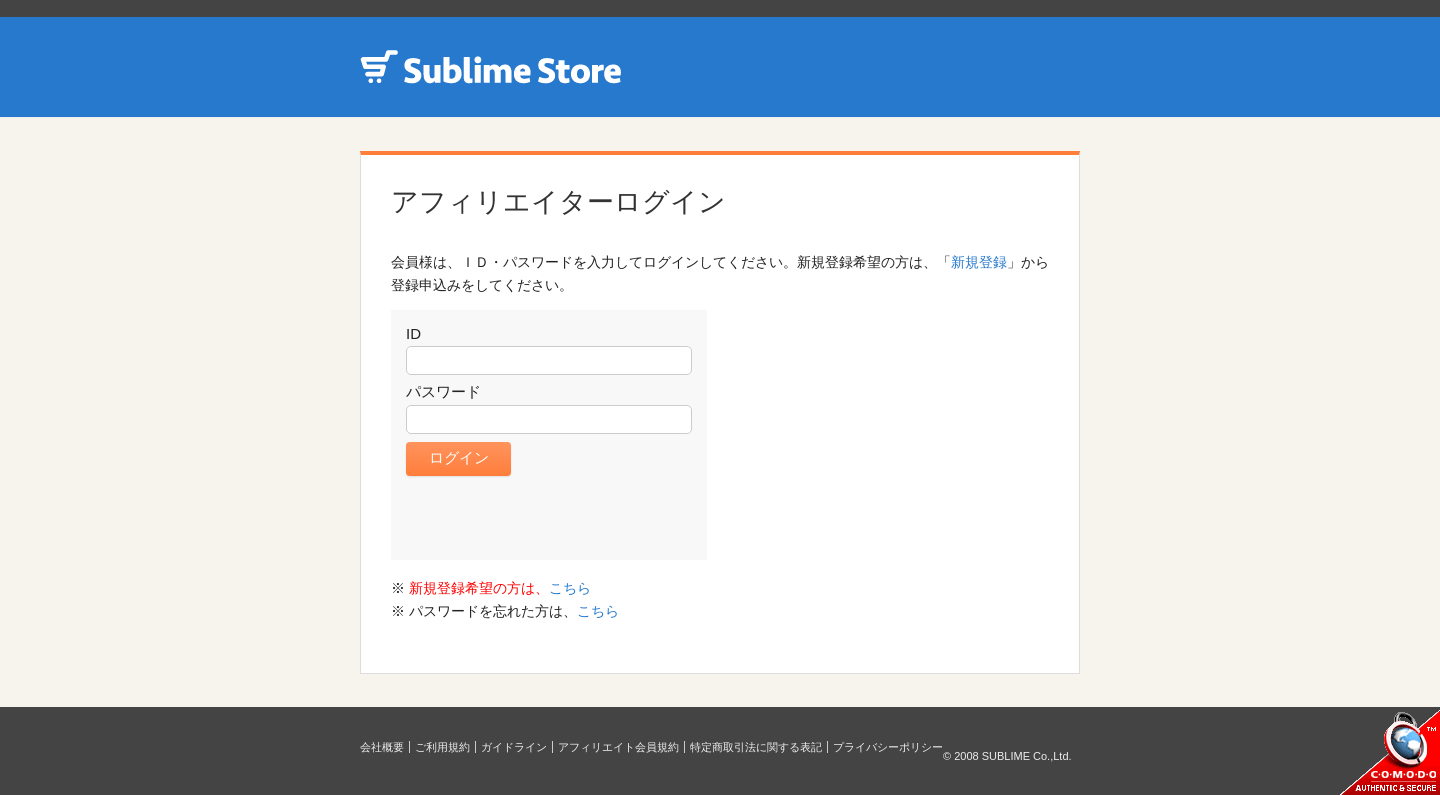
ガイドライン (514, 747)
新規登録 (979, 262)
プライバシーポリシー (888, 747)
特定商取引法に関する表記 (756, 747)
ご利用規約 (442, 747)
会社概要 (382, 747)
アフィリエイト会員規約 (618, 747)
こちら (570, 588)
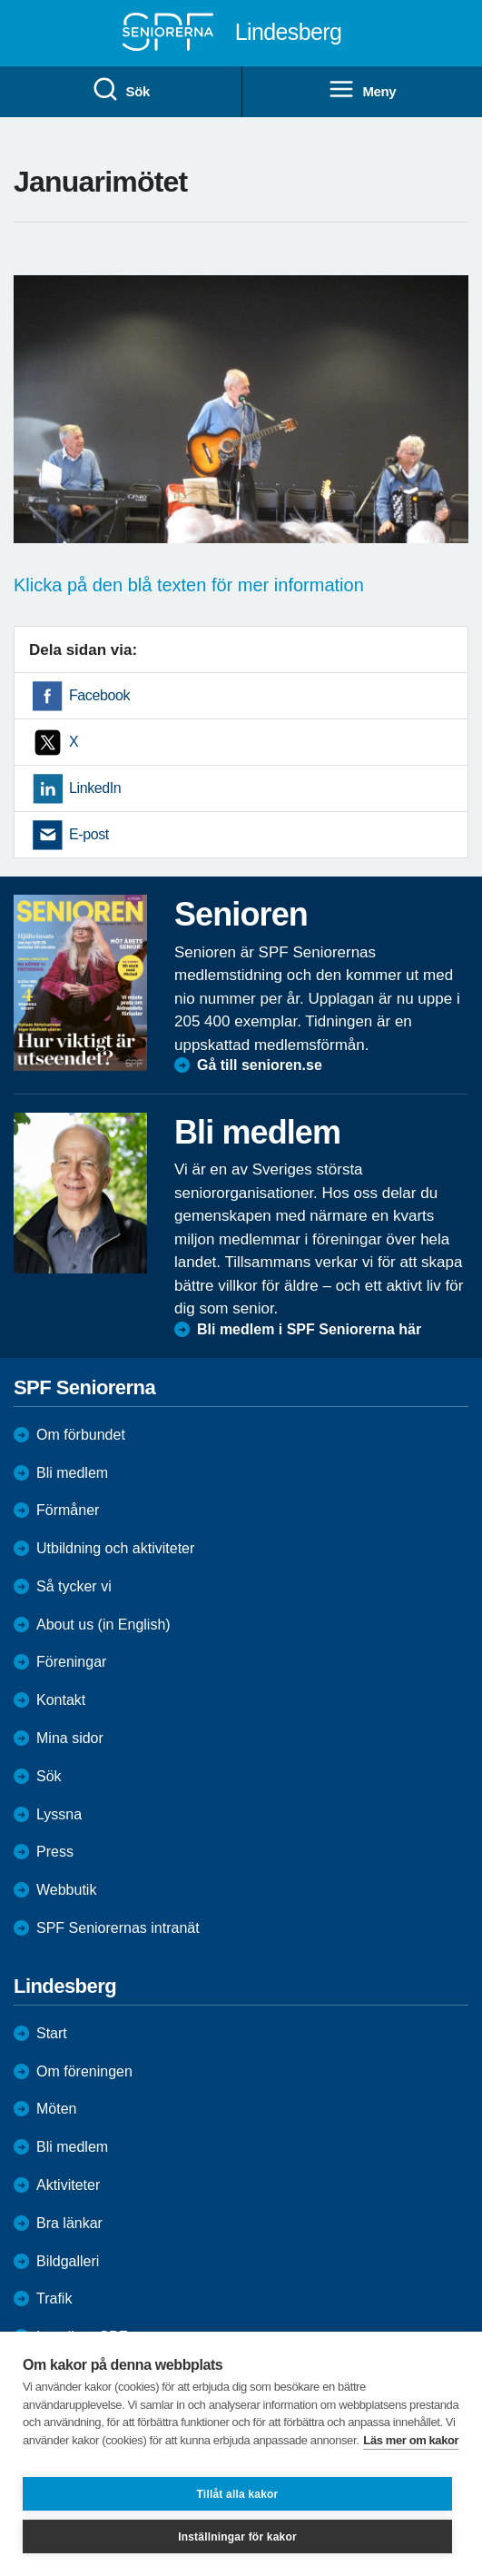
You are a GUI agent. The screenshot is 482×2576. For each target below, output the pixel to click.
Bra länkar (69, 2223)
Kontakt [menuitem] (60, 1700)
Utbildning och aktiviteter (115, 1548)
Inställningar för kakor (237, 2537)
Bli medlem (72, 1473)
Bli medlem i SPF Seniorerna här (309, 1329)
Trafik (54, 2298)
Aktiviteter (68, 2185)
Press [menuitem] (55, 1851)
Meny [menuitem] (362, 89)
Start (51, 2033)
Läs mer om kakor (410, 2440)
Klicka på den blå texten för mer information (189, 585)
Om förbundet (80, 1434)
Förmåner (67, 1510)
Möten (56, 2108)
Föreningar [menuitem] (71, 1661)
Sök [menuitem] (121, 89)
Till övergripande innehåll (0, 0)
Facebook (99, 695)
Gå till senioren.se (259, 1065)
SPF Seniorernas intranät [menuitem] (118, 1928)
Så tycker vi (74, 1586)
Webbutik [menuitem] (66, 1889)
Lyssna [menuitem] (59, 1814)
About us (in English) (103, 1624)
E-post (89, 834)
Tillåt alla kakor (238, 2494)
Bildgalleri (67, 2261)
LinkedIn (95, 788)
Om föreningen (84, 2071)
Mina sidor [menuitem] (69, 1738)
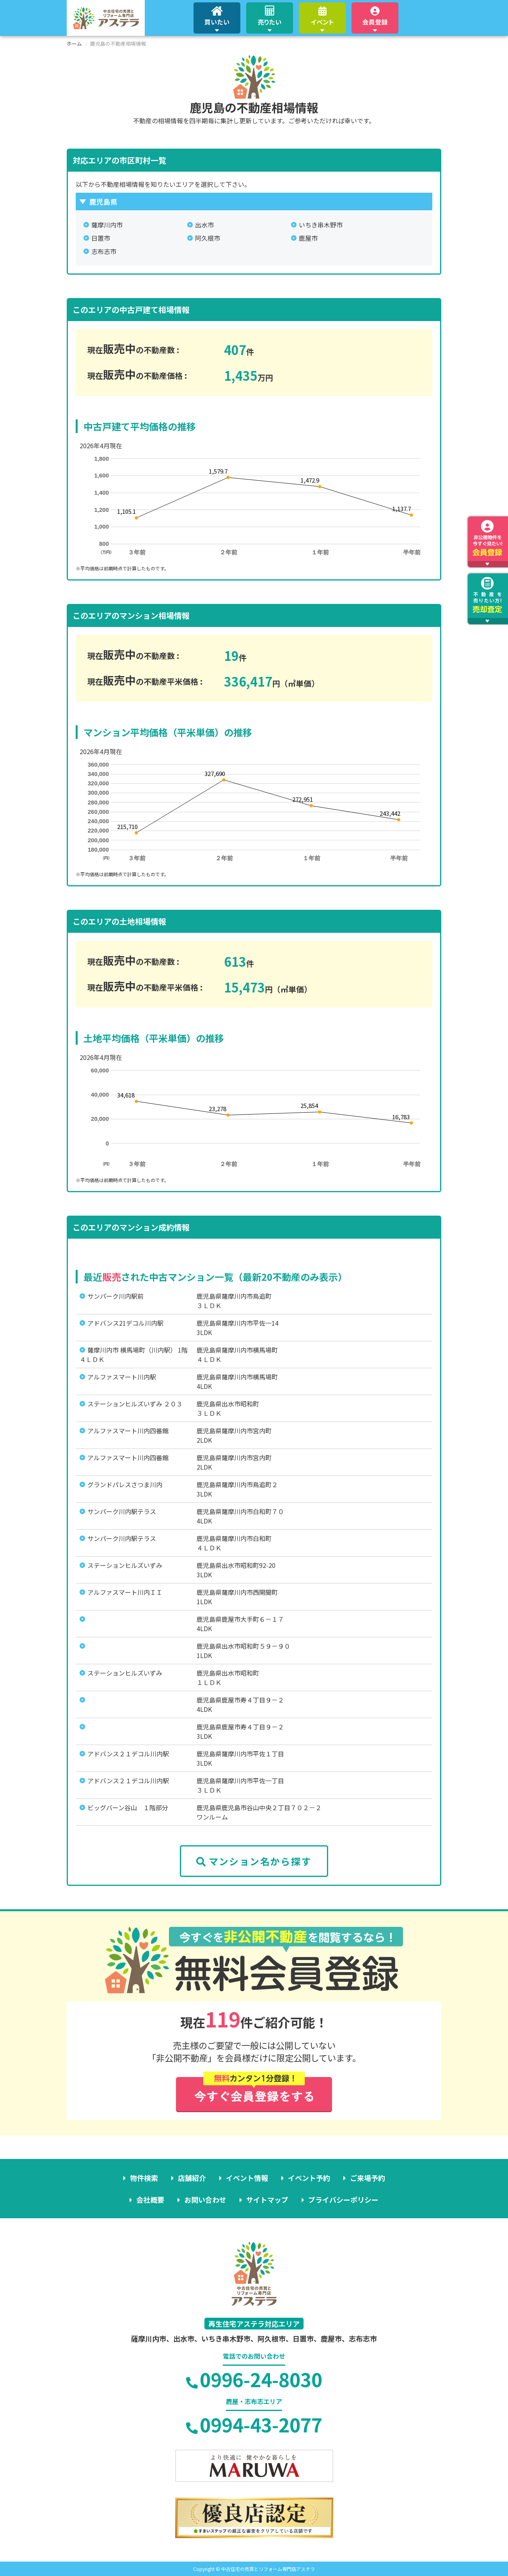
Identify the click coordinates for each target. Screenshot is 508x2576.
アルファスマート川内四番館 (128, 1430)
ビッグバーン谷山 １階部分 (127, 1807)
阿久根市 (207, 238)
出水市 (204, 224)
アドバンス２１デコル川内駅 (128, 1753)
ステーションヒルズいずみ (124, 1565)
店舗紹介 (192, 2178)
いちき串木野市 (321, 224)
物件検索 (144, 2178)
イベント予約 (309, 2178)
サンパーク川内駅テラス (121, 1511)
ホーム (74, 43)
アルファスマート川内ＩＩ (124, 1592)
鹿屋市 (308, 238)
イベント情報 (247, 2178)
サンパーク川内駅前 (115, 1296)
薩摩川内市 (107, 224)
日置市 (100, 238)
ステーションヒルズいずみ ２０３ (135, 1403)
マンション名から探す (253, 1861)
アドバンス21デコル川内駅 (125, 1323)
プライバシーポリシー (343, 2199)
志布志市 (103, 251)
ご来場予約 (367, 2178)
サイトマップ (267, 2199)
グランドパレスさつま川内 (124, 1484)
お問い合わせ (205, 2199)
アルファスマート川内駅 (121, 1376)
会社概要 (150, 2199)
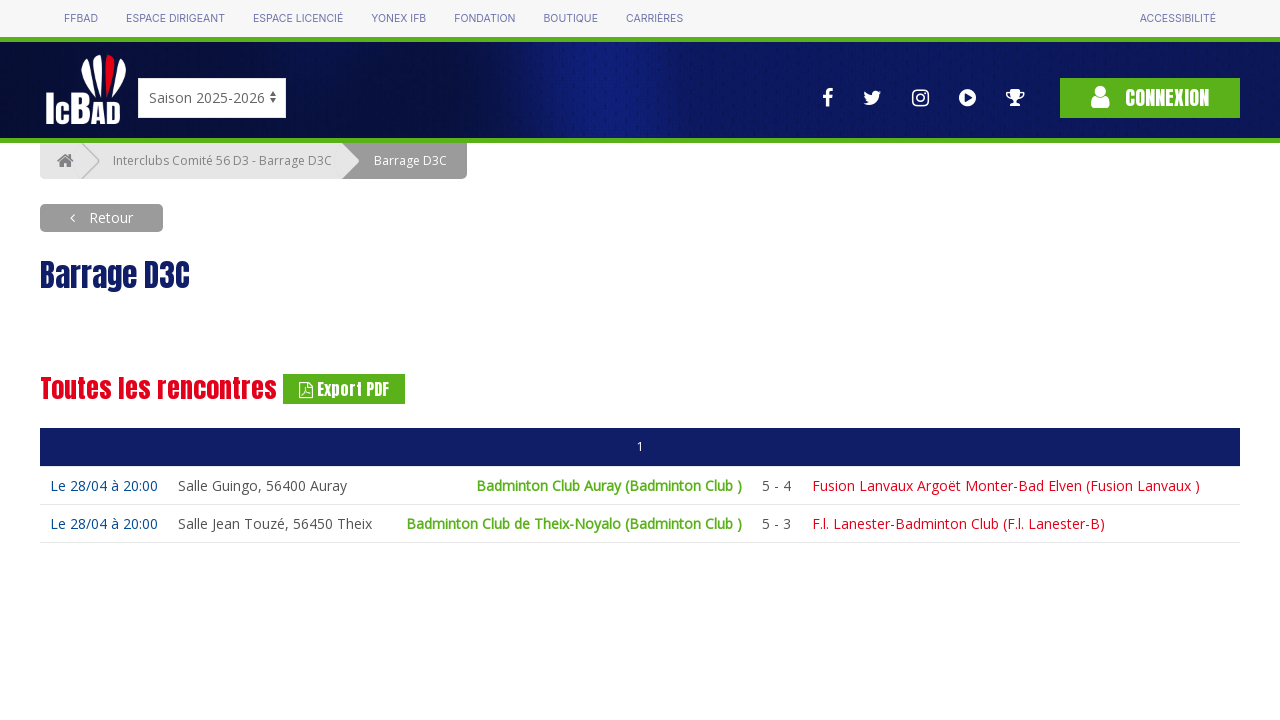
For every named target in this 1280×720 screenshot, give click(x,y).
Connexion (1150, 97)
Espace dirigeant (175, 18)
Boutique (570, 18)
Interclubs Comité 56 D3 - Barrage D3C (222, 160)
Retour (109, 217)
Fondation (484, 18)
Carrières (654, 18)
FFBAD (81, 18)
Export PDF (344, 389)
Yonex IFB (398, 18)
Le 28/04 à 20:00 (104, 485)
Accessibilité (1178, 18)
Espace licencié (298, 18)
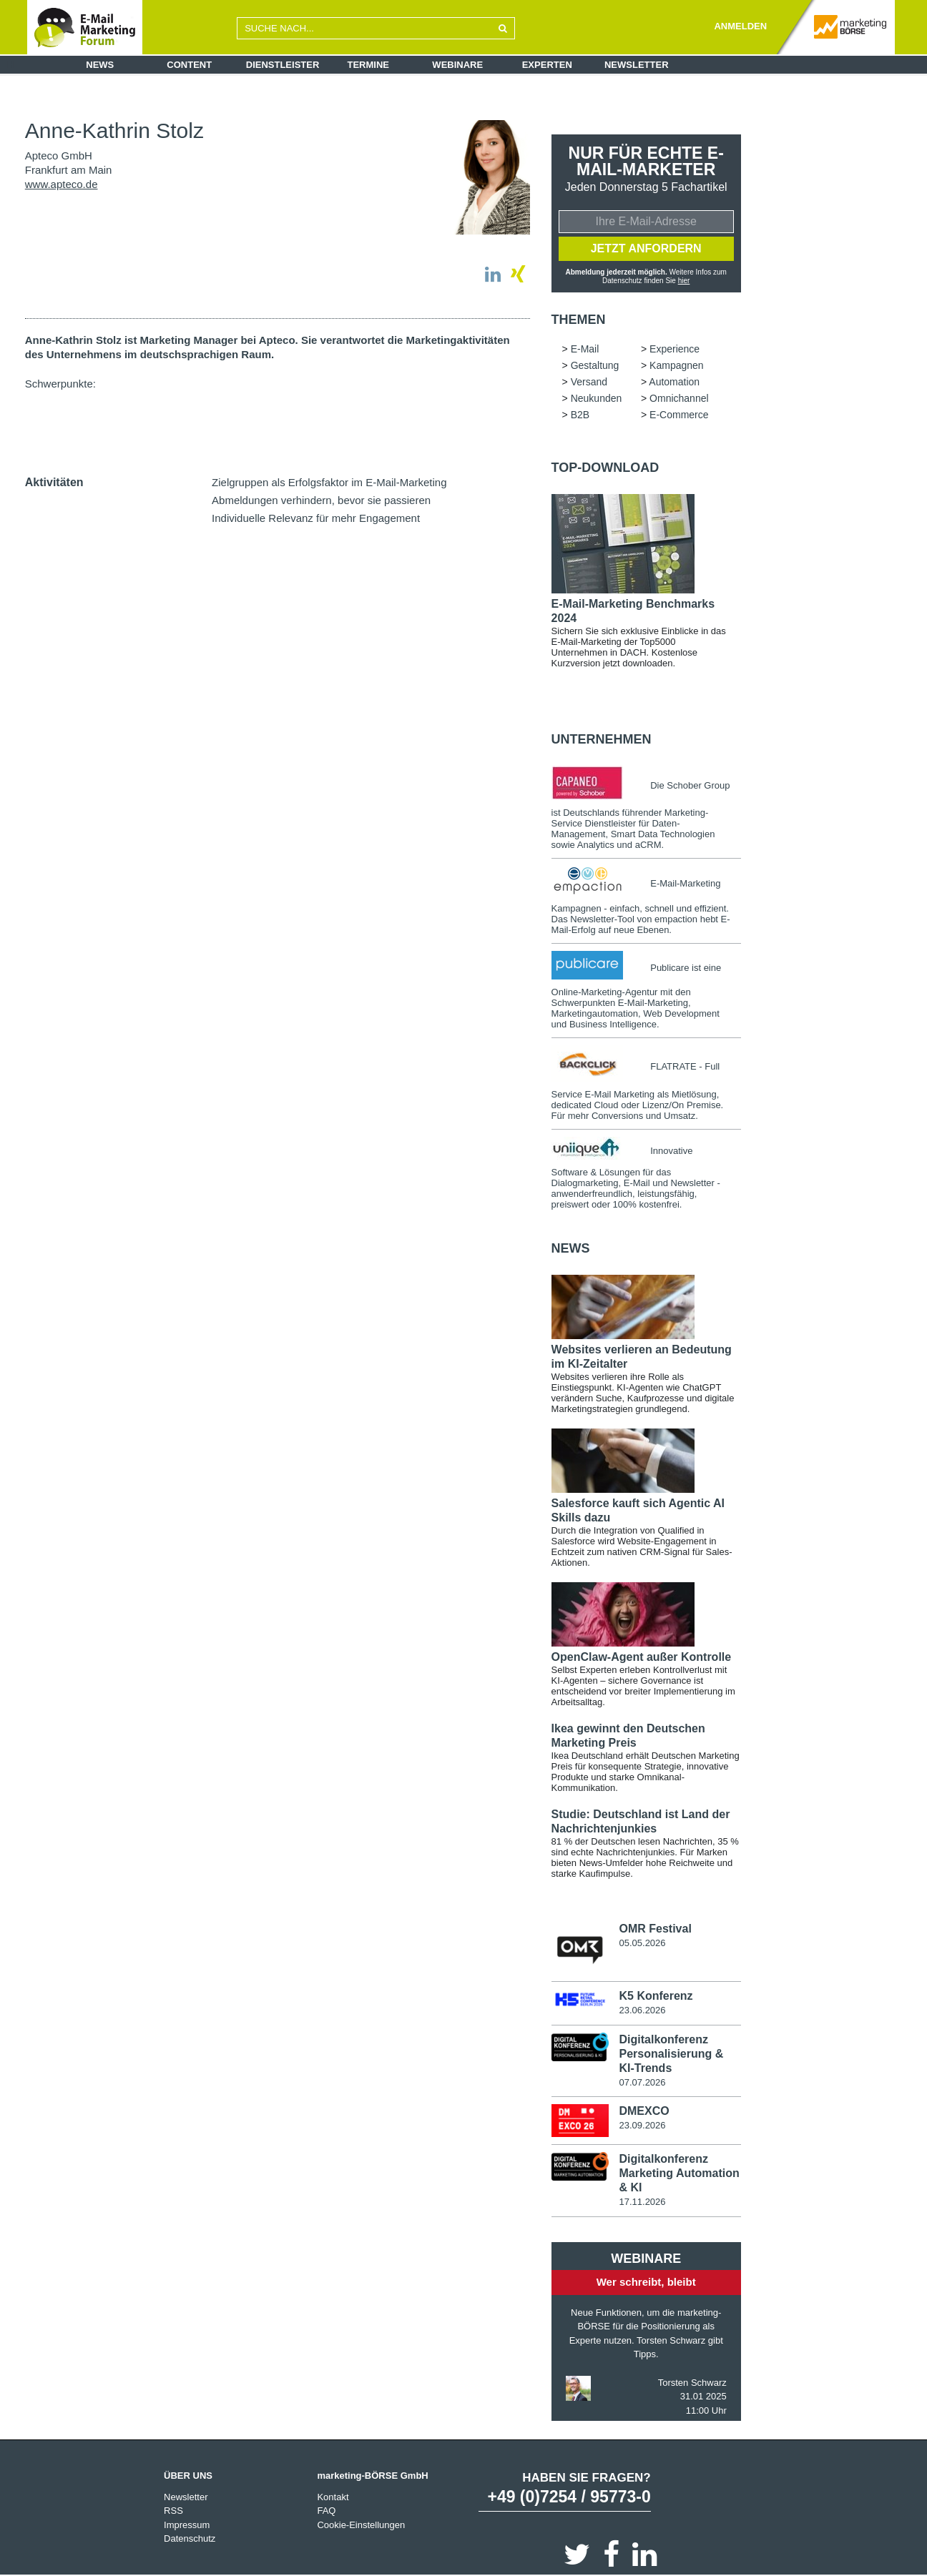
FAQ (326, 2510)
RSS (173, 2510)
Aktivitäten (54, 482)
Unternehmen (601, 739)
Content (189, 64)
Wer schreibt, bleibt (646, 2282)
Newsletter (636, 64)
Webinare (457, 64)
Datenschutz (189, 2538)
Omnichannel (679, 398)
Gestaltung (595, 365)
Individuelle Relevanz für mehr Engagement (316, 518)
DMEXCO (644, 2111)
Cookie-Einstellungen (361, 2525)
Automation (674, 382)
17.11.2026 (642, 2201)
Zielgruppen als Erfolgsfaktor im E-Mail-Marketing (329, 482)
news (570, 1248)
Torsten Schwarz (692, 2382)
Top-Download (605, 467)
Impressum (187, 2525)
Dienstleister (283, 64)
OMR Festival (655, 1929)
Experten (547, 64)
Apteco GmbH (58, 155)
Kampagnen (676, 365)
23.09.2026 (642, 2125)
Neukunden (596, 398)
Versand (589, 382)
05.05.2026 (642, 1943)
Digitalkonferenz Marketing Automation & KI (679, 2173)
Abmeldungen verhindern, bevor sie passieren (321, 500)
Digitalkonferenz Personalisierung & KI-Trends (671, 2053)
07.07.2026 (642, 2082)
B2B (580, 414)
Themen (578, 319)
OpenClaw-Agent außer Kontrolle (641, 1657)
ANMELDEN (740, 26)
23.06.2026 (642, 2010)
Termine (369, 64)
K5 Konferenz (655, 1996)
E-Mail (585, 349)
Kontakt (332, 2497)
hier (684, 281)
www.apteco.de (61, 184)
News (100, 64)
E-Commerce (678, 414)
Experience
* * * * * * * * *
# [Task]
Write out all the material above exactly, with no image carried over.

# [Written reply]
ガイドライン (514, 747)
新規登録 (979, 262)
プライバシーポリシー (888, 747)
特定商取引法に関する表記 (756, 747)
ご利用規約 (442, 747)
会社概要 (382, 747)
アフィリエイト会員規約 (618, 747)
こちら (570, 588)
You are a GUI agent. The screenshot is 482×2576. For each target below, output the pixel to click.
Bra länkar (69, 2223)
Kontakt [menuitem] (60, 1700)
Utbildning och aktiviteter (115, 1548)
Inställningar för kakor (237, 2537)
Bli medlem (72, 1473)
Bli medlem i SPF Seniorerna här (309, 1329)
Trafik (54, 2298)
Aktiviteter (68, 2185)
Press [menuitem] (55, 1851)
Meny [menuitem] (362, 89)
Start (51, 2033)
Läs mer om kakor (410, 2440)
Klicka på den blå texten för mer information (189, 585)
Om förbundet (80, 1434)
Förmåner (67, 1510)
Möten (56, 2108)
Föreningar [menuitem] (71, 1661)
Sök [menuitem] (121, 89)
Till övergripande innehåll (0, 0)
Facebook (99, 695)
Gå till senioren.se (259, 1065)
SPF Seniorernas intranät [menuitem] (118, 1928)
Så tycker vi (74, 1586)
Webbutik [menuitem] (66, 1889)
Lyssna [menuitem] (59, 1814)
About us (in English) (103, 1624)
E-post (89, 834)
Tillåt alla kakor (238, 2494)
Bildgalleri (67, 2261)
LinkedIn (95, 788)
Om föreningen (84, 2071)
Mina sidor [menuitem] (69, 1738)
Identify the click coordinates for each target. Screenshot is 508x2576.
アルファスマート川内四番館 (128, 1430)
ビッグバーン谷山 １階部分 (127, 1807)
阿久根市 (207, 238)
出水市 (204, 224)
アドバンス２１デコル川内駅 (128, 1753)
ステーションヒルズいずみ (124, 1565)
店舗紹介 (192, 2178)
いちき串木野市 (321, 224)
物件検索 (144, 2178)
イベント予約 (309, 2178)
サンパーク川内駅テラス (121, 1511)
ホーム (74, 43)
アルファスマート川内ＩＩ (124, 1592)
鹿屋市 (308, 238)
イベント情報 (247, 2178)
サンパーク川内駅前 (115, 1296)
薩摩川内市 (107, 224)
日置市 (100, 238)
ステーションヒルズいずみ ２０３ (135, 1403)
マンション名から探す (253, 1861)
アドバンス21デコル川内駅 (125, 1323)
プライバシーポリシー (343, 2199)
志布志市 (103, 251)
ご来場予約 (367, 2178)
サイトマップ (267, 2199)
グランドパレスさつま川内 (124, 1484)
お問い合わせ (205, 2199)
アルファスマート川内駅 (121, 1376)
会社概要 (150, 2199)
For every named target in this 1280×720 screenshot, give click(x,y).
Connexion (1150, 97)
Espace dirigeant (175, 18)
Boutique (570, 18)
Interclubs Comité 56 D3 - Barrage D3C (222, 160)
Retour (109, 217)
Fondation (484, 18)
Carrières (654, 18)
FFBAD (81, 18)
Export PDF (344, 389)
Yonex IFB (398, 18)
Le 28/04 à 20:00 (104, 485)
Accessibilité (1178, 18)
Espace licencié (298, 18)
FAQ (326, 2510)
RSS (173, 2510)
Aktivitäten (54, 482)
Unternehmen (601, 739)
Content (189, 64)
Wer schreibt, bleibt (646, 2282)
Newsletter (636, 64)
Webinare (457, 64)
Datenschutz (189, 2538)
Omnichannel (679, 398)
Gestaltung (595, 365)
Individuelle Relevanz für mehr Engagement (316, 518)
DMEXCO (644, 2111)
Cookie-Einstellungen (361, 2525)
Automation (674, 382)
17.11.2026 (642, 2201)
Zielgruppen als Erfolgsfaktor im E-Mail-Marketing (329, 482)
news (570, 1248)
Torsten Schwarz (692, 2382)
Top-Download (605, 467)
Impressum (187, 2525)
Dienstleister (283, 64)
OMR Festival (655, 1929)
Experten (547, 64)
Apteco GmbH (58, 155)
Kampagnen (676, 365)
23.09.2026 (642, 2125)
Neukunden (596, 398)
Versand (589, 382)
05.05.2026 (642, 1943)
Digitalkonferenz Marketing Automation & KI (679, 2173)
Abmeldungen verhindern, bevor sie passieren (321, 500)
Digitalkonferenz Personalisierung & KI-Trends (671, 2053)
07.07.2026 (642, 2082)
B2B (580, 414)
Themen (578, 319)
OpenClaw-Agent außer Kontrolle (641, 1657)
ANMELDEN (740, 26)
23.06.2026 (642, 2010)
Termine (369, 64)
K5 Konferenz (655, 1996)
E-Mail (585, 349)
Kontakt (332, 2497)
hier (684, 281)
www.apteco.de (61, 184)
News (100, 64)
E-Commerce (678, 414)
Experience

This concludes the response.